Während die Defensive sehr gut stand, blieb die Offensive recht mau. Dabei hatte Essen stellenweise viel Grün vor sich, wenn der Spielaufbau kontrolliert bis in die gegnerische Hälfte geklappt hatte. Doch nahezu immer mangelte es am letzten Pass, ansonsten hätte Rot-Weiss die ein oder andere große Möglichkeit erspielen können. Das Gegentor durch den Elfmeter fiel unter die Marke vermeidbar. Einen langen Ball verteidigte Essen inkonsequent, Dabro bemängelte später, dass man die Kugel überhaupt tippen lassen habe. Rother agierte dann unglücklich, nahm den Ball in der eigenen Box per Kopf mit und machte ihn erst so gefährlich, wohl auch, weil er den lauernden Lex übersah. Dieser sah die Chance und spritze zum Ball, Rother traf ihn dann eindeutig am linken Bein, clever gemacht vom 60er. Jakob Golz reagierte wie schon beim Elfer in Oldenburg übrigens glänzend, aber der Schuss von Vrenezi fiel leider in die Kategorie perfekt. Ansonsten machte Essen kaum echte Fehler.

Der Aufreger

Schiedsrichter Patrick Alt zeigte eine gute Spielleitung, der Elfmeterpfiff für 1860 war in Ordnung, daraufhin war er allerdings zum Glück für RWE in den anderen Zweikämpfen nach dem Einsteigen gegen Lawrence Ennali nicht mehr so großzügig und entschied auf Freistoß für Essen, der zum Ausgleich führte. Korrekt. Jedoch ließ er solche Duelle lange Zeit laufen, wovon die 60er in Hälfte eins mehrfach profitierten, denn trotz teilweise rustikaler Zweikämpfe sahen die Löwen kein Gelb, später jedoch Felix Götze und Niklas Tarnat auf Essener Seite für vergleichbare Fouls. Felix Herzenbruch erhielt als Auswechselspieler Gelb, weil der den Elferpfiff zu ungestüm und auf das Feld gerannt monierte. Somit auch das vertretbar. Insgesamt war Alt unterwegs wie RWE, d.h. er machte wenig Fehler und blieb unspektakulär. Gut bei einem Referee.
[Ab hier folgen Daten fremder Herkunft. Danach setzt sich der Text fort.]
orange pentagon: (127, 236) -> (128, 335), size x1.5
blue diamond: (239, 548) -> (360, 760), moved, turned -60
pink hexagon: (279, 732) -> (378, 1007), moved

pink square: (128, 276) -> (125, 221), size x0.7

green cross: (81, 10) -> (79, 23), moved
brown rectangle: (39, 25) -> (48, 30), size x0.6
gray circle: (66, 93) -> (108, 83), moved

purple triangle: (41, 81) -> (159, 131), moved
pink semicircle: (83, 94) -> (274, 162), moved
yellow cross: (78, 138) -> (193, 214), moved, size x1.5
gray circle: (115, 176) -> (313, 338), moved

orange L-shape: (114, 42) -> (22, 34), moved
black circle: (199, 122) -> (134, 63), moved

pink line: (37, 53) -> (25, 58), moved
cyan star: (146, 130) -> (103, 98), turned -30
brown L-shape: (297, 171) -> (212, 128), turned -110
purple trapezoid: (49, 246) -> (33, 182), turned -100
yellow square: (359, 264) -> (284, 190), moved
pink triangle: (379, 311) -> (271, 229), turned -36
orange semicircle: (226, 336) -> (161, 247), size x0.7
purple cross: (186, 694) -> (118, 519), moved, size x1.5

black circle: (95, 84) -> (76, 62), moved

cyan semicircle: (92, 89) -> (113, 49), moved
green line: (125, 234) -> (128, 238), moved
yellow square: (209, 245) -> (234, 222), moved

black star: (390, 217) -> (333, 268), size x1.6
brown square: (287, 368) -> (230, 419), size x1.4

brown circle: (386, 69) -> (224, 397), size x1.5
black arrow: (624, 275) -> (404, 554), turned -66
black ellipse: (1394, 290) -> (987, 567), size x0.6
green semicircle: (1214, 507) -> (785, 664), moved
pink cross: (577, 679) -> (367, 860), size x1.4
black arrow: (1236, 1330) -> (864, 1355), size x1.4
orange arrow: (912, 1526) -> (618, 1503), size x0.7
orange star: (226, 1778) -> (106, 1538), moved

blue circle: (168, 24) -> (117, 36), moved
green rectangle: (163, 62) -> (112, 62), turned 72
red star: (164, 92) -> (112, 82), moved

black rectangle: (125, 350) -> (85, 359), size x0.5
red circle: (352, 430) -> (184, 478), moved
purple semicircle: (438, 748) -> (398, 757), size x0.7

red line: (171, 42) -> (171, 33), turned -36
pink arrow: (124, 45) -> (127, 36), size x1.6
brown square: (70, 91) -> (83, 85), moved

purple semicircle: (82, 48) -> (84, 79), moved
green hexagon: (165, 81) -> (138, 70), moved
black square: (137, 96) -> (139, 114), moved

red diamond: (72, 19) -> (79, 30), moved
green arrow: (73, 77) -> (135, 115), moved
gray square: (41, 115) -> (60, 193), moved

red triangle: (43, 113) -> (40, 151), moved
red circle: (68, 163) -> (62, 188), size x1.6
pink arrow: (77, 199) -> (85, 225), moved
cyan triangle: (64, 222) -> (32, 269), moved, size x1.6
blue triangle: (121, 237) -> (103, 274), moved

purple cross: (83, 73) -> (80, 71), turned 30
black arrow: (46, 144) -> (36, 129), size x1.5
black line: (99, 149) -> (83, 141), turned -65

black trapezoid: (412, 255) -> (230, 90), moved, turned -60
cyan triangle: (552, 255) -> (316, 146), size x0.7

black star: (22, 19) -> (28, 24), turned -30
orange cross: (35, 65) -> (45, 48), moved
Fazit und Blick über den Tellerrand – Die Lage in der Liga

Rot-Weiss Essen zeigte ein gutes Auswärtsspiel in München, das sicherlich nichts für Fußball-Feinschmecker war, aber erneut den Fortschritt der Mannschaft unterstrich. RWE feierte mit dem späten Punktgewinn auch die Festigung eines gesicherten Mittelfeldplatzes. Zuletzt hat Rot-Weiss am 02. Oktober in Wiesbaden den Platz als Verlierer verlassen, das Spiel bei 1860 verlängerte die Essener Serie, siebenmal hat man nicht mehr verloren. Das Team, das nach den ersten Spielen die rote Laterne innehatte und vorschnell von einigen Kommentatoren für nicht ligatauglich erklärt worden war, steht nun 6 Punkte vor dem ersten Abstiegsplatz. Den belegt der FSV Zwickau, doch auch Oldenburg und Halle haben nur 16 Punkte und sind nur aufgrund des etwas besseren Torverhältnisses nicht unter dem Strich.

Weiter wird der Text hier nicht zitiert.